While Windows NT is commonly touted as a “telephony operating system” these days, there are several serious considerations. The first is simply expense; a Windows NT machine means a machine with a video display. More often, telephony applications are deployed on dedicated stand-alone machines which sit in phone closets and, ideally, require only remote management.
Some of the same optimizations that make NT work better than Windows 95 as a desktop machine get in the way of using it for telephony applications, or for use as a telephony server and workstation concurrently. For example, one finds strange scheduling quirks that occur as NT optimized video drivers, which are now given the highest priority, update large areas of the screen.
Finally, even in today's world of cheap RAM, NT requires a minimum of 32MB, while Linux runs smoothly in 8MB or less. Even in the low-end commodity voice market, where MS-DOS-based voice mail systems predominate and a $50.00 change in margins can make or break a product, these costs are very important. Now, imagine a $2000 voice mail system, or, even better, a $1000 voice mail “machine”, with desktop integration, multi-site networking and voice/email exchange, and what that system would do to the bottom of the commercial voice mail market.
Why not OS/2? Well, first there is always the question of “will it be around?” Second, the last non-desktop optimized release of OS/2 was 1.3, and it is still the most commonly used and supported release of OS/2 in voice processing products today. OS/2 driver support still exists in the voice response OEM marketplace, but it is not a rising star.
Why not DOS? Simply put, one cannot easily run network services from a DOS machine. In tomorrow's world, voice mail will have to present voice messages on the desktop, whether through proprietary means or through a web server and standard e-mail protocols. Other advanced user applications and networking services will need to be leveraged onto these once dedicated stand-alone voice processing machines.

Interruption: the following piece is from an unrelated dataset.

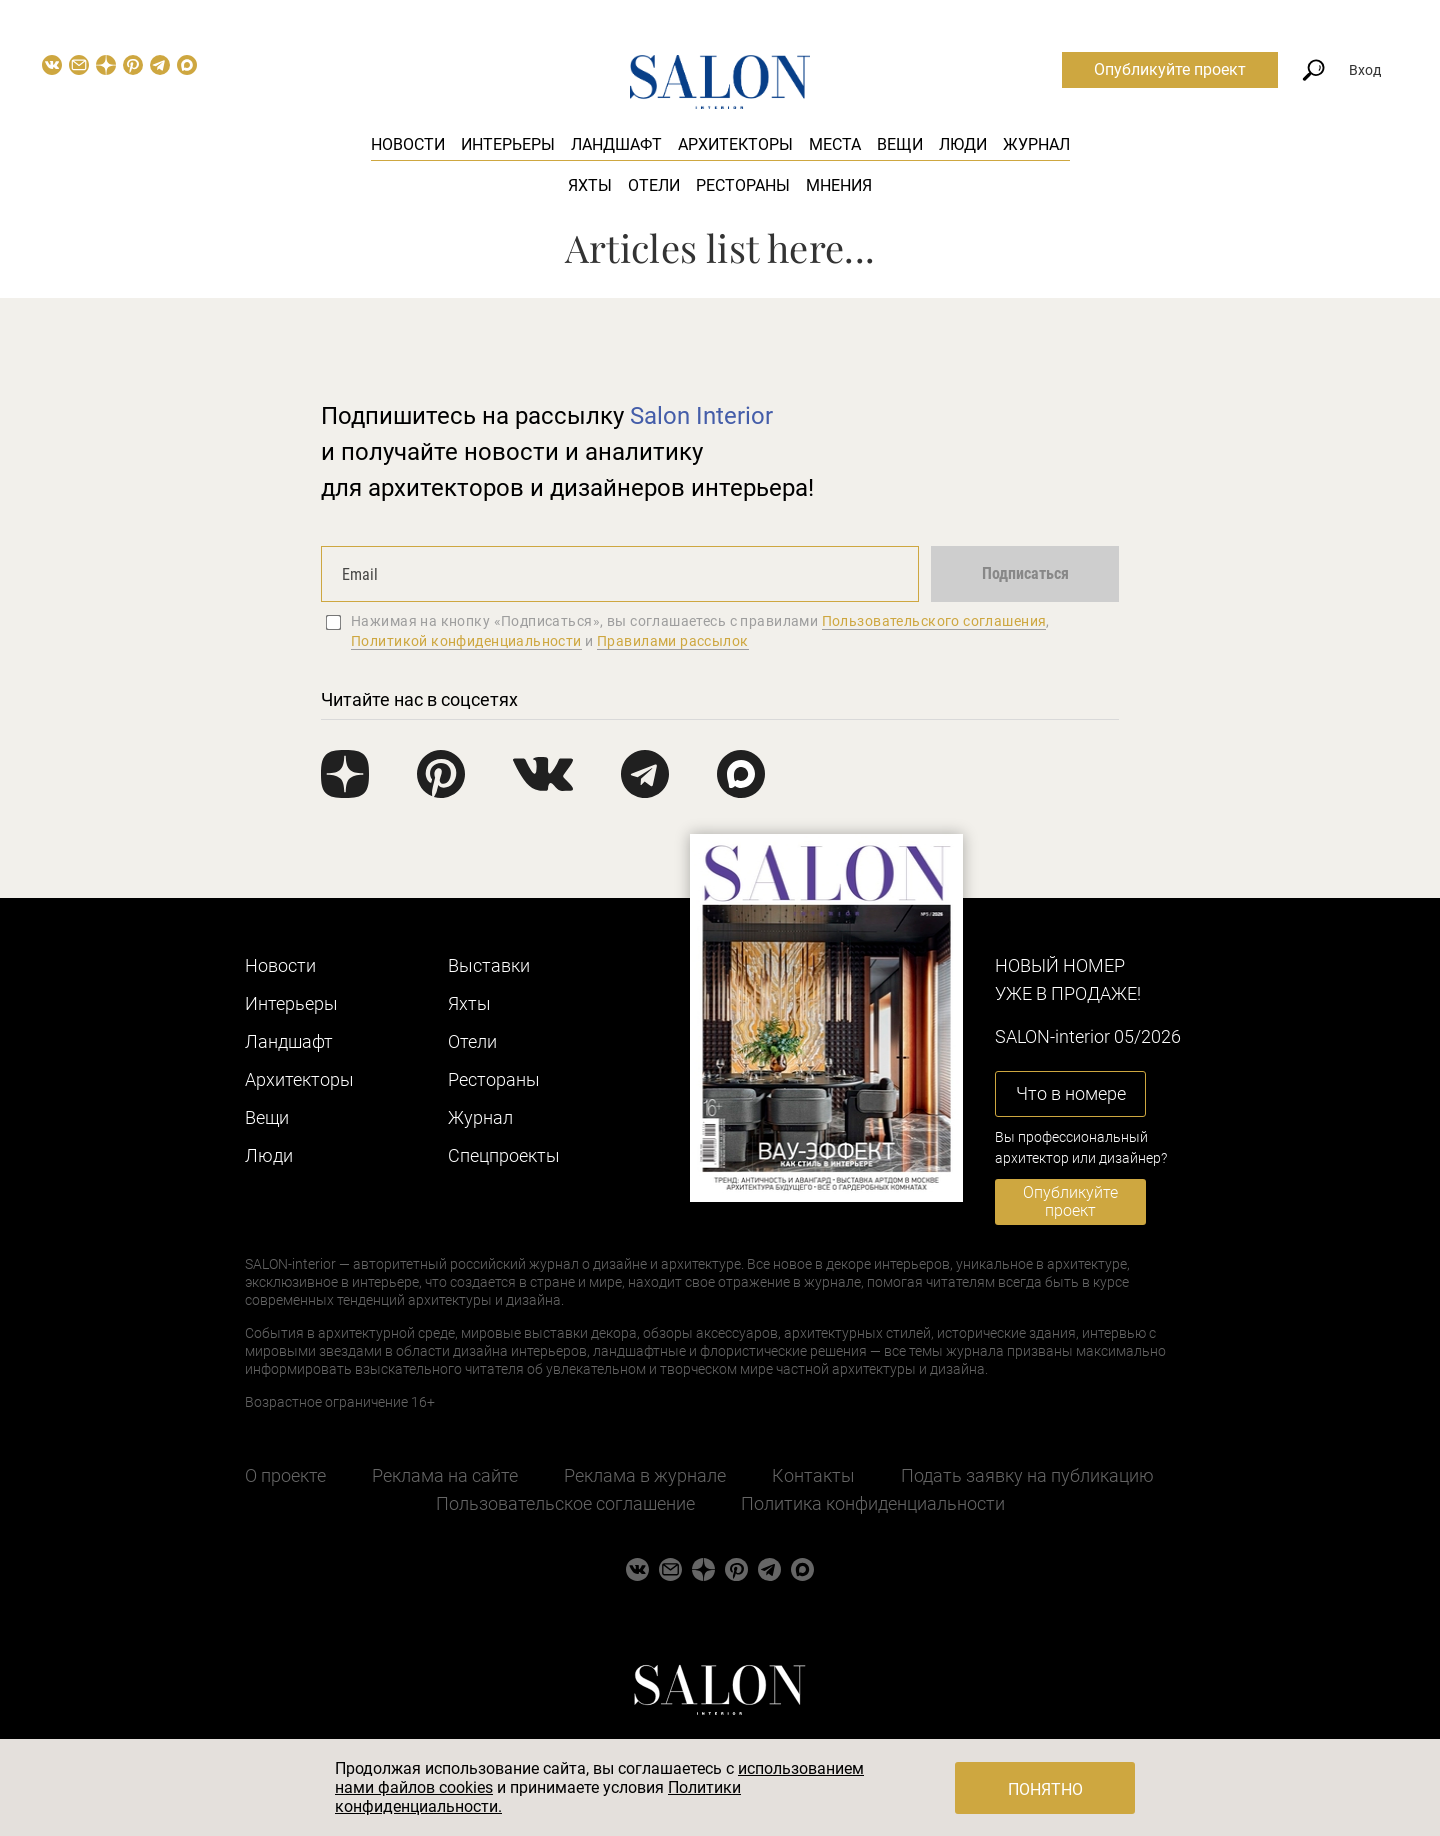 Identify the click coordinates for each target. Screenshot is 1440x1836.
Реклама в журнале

And what about Unix? For many years, some variants of Unix have been used successfully in voice processing, typically in vertical market applications. The complete failure of the major Unix vendors to understand the CTI market and create appropriate software licensing terms or stripped down embedded releases have kept the cost of using these systems prohibitively expensive as a general purpose CTI platform. For example, a Unix machine for voice processing may not need NFS, many user utilities or X Windows. However, it does need sockets and a web server for administration and desktop telephony. No major Unix vendor seems to know how to properly license such a stripped down, embedded configuration.
So what are we left with? An inexpensive operating system capable of using inexpensive hardware, of running a mix of user and real-time scheduled processes, of remote management without the need for a local console, of integrated networking and of giving months of reliable service unattended. Only Linux and Free-BSD fit these criteria.